でも社長は、穏やかに笑って首を横に振る。
「今日はサポートはけっこう。
あなたもゲストなんですからね。
ゆっくりしていて」
「でも……」
社長ひとりに働かせるなんて、立場上心苦しくてとてもじゃないけどできない。
困惑していると、一哉がポンとあたしの肩を叩いて言った。
「気にするな。
オフクロはこんなふうに人をもてなすのが趣味なんだよ。
プライベートじゃただの世話好きのオバサンなんだ、遠慮なくやらせればいい」
「ちょっと一哉、オバサンはないでしょう?
せめてマダムって言いなさい」
「はあ?
マダムなんて柄じやないだろ。
仕事以外じゃ天然のくせに」
とぼけた一哉の声に、おじさまと勇クンはがハハハと笑った。
あたしがあっけにとられている間に、社長は『まったくもう』と眩きながら、廊下の外に消えてしまう。
「あ……」
「いいんだよ。
やりたいようにやらせてやれ。
お前がゲストで来てくれて、オフクロ、本当に喜んでるんだよ」
「はい……」
結局、押し切られる形で料理を運ぶのは社長にお任せしてしまった。
おじさまに勧められてダイニングテーブルのそばに座っていると、しばらくしてサービスワゴンにたくさんの料理を載せて、社長が部屋に入ってくる。
サラダ、白身魚のカルパッチョから、スペアリブやミートローフ、ピラフなど、どれも手の込んだもの。
他にもジャケットポテトやシーフードピザ、カナッペなど、数回に分けて大きな長方形のテーブルに料理が並べられた。

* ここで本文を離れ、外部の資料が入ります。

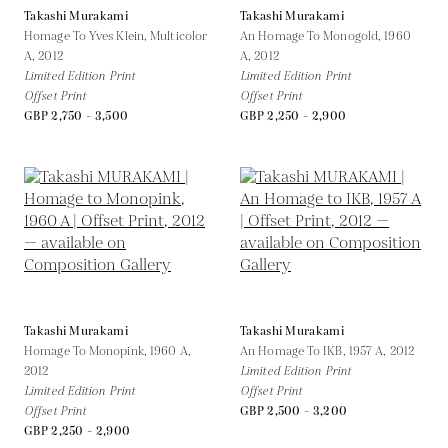
Takashi Murakami
Takashi Murakami
Homage To Yves Klein, Multicolor
An Homage To Monogold, 1960
A,
2012
A,
2012
Limited Edition Print
Limited Edition Print
Offset Print
Offset Print
GBP 2,750 - 3,500
GBP 2,250 - 2,900
Takashi Murakami
Takashi Murakami
Homage To Monopink, 1960 A,
An Homage To IKB, 1957 A,
2012
2012
Limited Edition Print
Limited Edition Print
Offset Print
Offset Print
GBP 2,500 - 3,200
GBP 2,250 - 2,900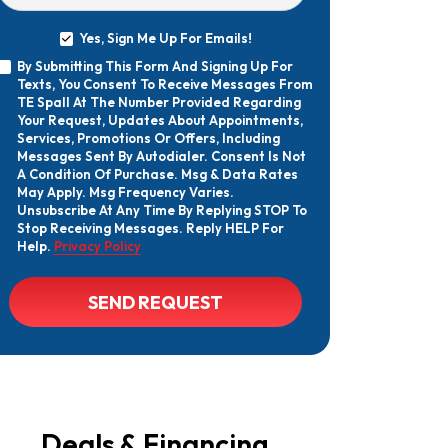
Yes, Sign Me Up For Emails!
Yes,
By Submitting This Form And Signing Up For
Sign
By
Texts, You Consent To Receive Messages From
Me
Submitting
Up
TE Spall At The Number Provided Regarding
This
For
Your Request, Updates About Appointments,
Form
Emails!
Services, Promotions Or Offers, Including
And
Messages Sent By Autodialer. Consent Is Not
Signing
A Condition Of Purchase. Msg & Data Rates
Up
May Apply. Msg Frequency Varies.
For
Texts,
Unsubscribe At Any Time By Replying STOP To
You
Stop Receiving Messages. Reply HELP For
Consent
Help.
Privacy Policy
To
Receive
Messages
CAPTCHA
SEND REQUEST
From
TE
Spall
At
The
Number
Provided
Regarding
Your
Deals & Financing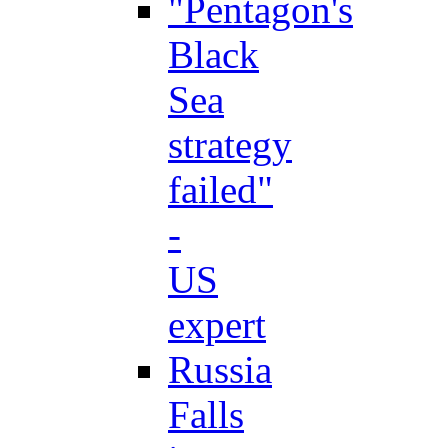
"Pentagon's
Black
Sea
strategy
failed"
-
US
expert
Russia
Falls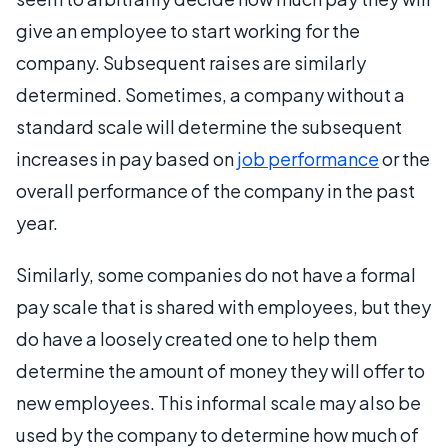
give an employee to start working for the
company. Subsequent raises are similarly
determined. Sometimes, a company without a
standard scale will determine the subsequent
increases in pay based on
job performance
or the
overall performance of the company in the past
year.
Similarly, some companies do not have a formal
pay scale that is shared with employees, but they
do have a loosely created one to help them
determine the amount of money they will offer to
new employees. This informal scale may also be
used by the company to determine how much of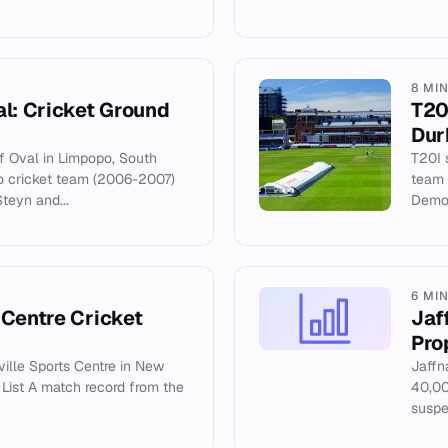
8 MI
al: Cricket Ground
T20
Dur
of Oval in Limpopo, South
T20I 
o cricket team (2006-2007)
team 
teyn and...
Demol
6 MI
 Centre Cricket
Jaf
Pro
ville Sports Centre in New
Jaffn
e List A match record from the
40,00
suspe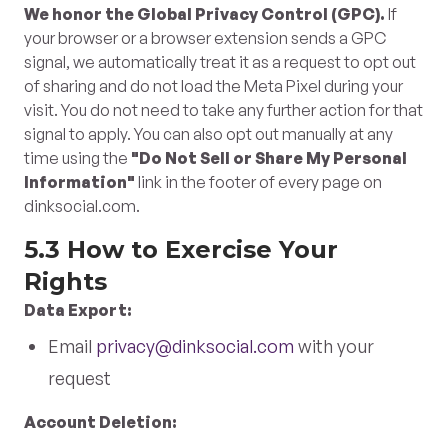
We honor the Global Privacy Control (GPC).
If
your browser or a browser extension sends a GPC
signal, we automatically treat it as a request to opt out
of sharing and do not load the Meta Pixel during your
visit. You do not need to take any further action for that
signal to apply. You can also opt out manually at any
time using the
"Do Not Sell or Share My Personal
Information"
link in the footer of every page on
dinksocial.com.
5.3 How to Exercise Your
Rights
Data Export:
Email
privacy@dinksocial.com
with your
request
Account Deletion: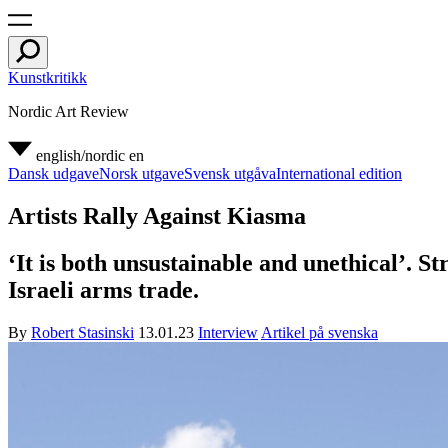
Kunstkritikk
Nordic Art Review
english/nordic
en
Dansk udgave
Norsk utgave
Svensk utgåva
International edition
Artists Rally Against Kiasma
‘It is both unsustainable and unethical’. S
Israeli arms trade.
By
Robert Stasinski
13.01.23
Interview
Artikel på svenska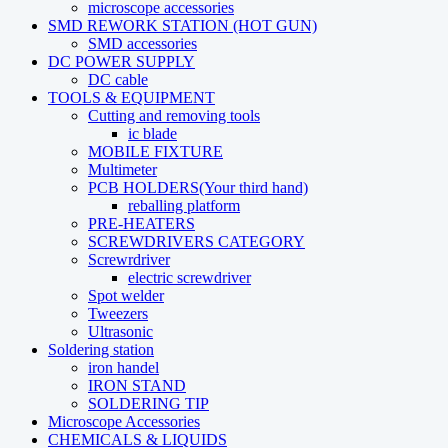
microscope accessories
SMD REWORK STATION (HOT GUN)
SMD accessories
DC POWER SUPPLY
DC cable
TOOLS & EQUIPMENT
Cutting and removing tools
ic blade
MOBILE FIXTURE
Multimeter
PCB HOLDERS(Your third hand)
reballing platform
PRE-HEATERS
SCREWDRIVERS CATEGORY
Screwrdriver
electric screwdriver
Spot welder
Tweezers
Ultrasonic
Soldering station
iron handel
IRON STAND
SOLDERING TIP
Microscope Accessories
CHEMICALS & LIQUIDS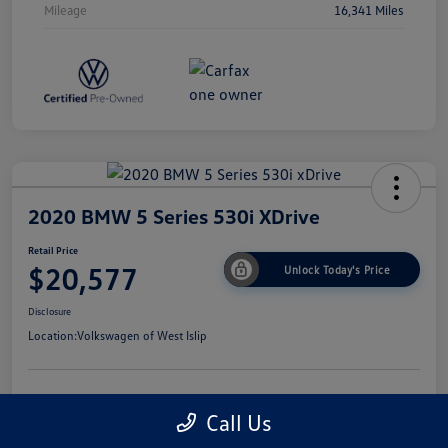
Mileage
16,341 Miles
2020 BMW 5 Series 530i XDrive
Retail Price
$20,577
Unlock Today's Price
Disclosure
Location:
Volkswagen of West Islip
Get Pre-
No Impact On
I'm Interested
Call Us
Approved Now
Your Credit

せめてもと配膳を手伝いながら、あたしはつい驚きの声をあげてしまう。
「すごい……これ全部、社長おひとりで作られたんですか?」
「ええ、そうよ。
こう見えて私、お料理は得意なの」
ニッコリ笑って、楽しそうに答える社長。
でもこれだけの量をひとりでとなると、夕べから下準備で相当時間がかかっているだろう。
(すごいな。
昨日も仕事だったのに、それじゃあ夜ほとんど寝てないんじゃ?)
そう思ったけれど、社長は疲れなんてこれっぽっちも見せずに、心からウキウキしているといった声で、
「お料理を囲んでみんなで過ごすって、楽しいでしょう?
そういう時間を彩るのが、大好きなのよ」
「そうなんですか」
料理を囲んで過ごす、語らいの時間か。
こんな温かな空気の中で料理を囲むなんてこと、今までのあたしにはなかったから、よくわからないけれど。
でもたしかに、社長のワクワクしている気持ちが手に取るように伝わってくる。
家族と過ごすって……こんなに、穏やかな気持ちになれるものなんだ……。
「よし、じゃあ乾杯するか!」
シャンパンとオレンジジュースが運ばれて最初の料理が揃うと、おじさまがそう声をかけて、全員で勇クンの受験合格を祝って乾杯した。
その後用意しておいたプレゼントを勇クンに渡した。
一哉から勇クンは絵を描くのが好きだと聞いたから、スケッチブックと絵筆のセット。
勇クンは、ちょうど新しいのが欲しくなっていたと喜んでくれた。
そうしてなごやかなムードの中、みんなでお料理をいただいて。
やっぱり完全に緊張が解けることはなかったけれど、それでも充分すぎるくらい、あたしはその空間を満喫した。
みんながニコニコして、今日の主役である勇クンの合格を喜んでいる。
目の前に迫った入学式のことをあれこれ話したり、それぞれの中学時代の思い出を話したり。
本当にあったかい時間で、あたしなんて知り合ってからそれほど経っていないのに、一緒にテーブルを囲んでいるのが不思議なくらい。
くすぐったいけれど居心地のいい……ステキなパーティーだった。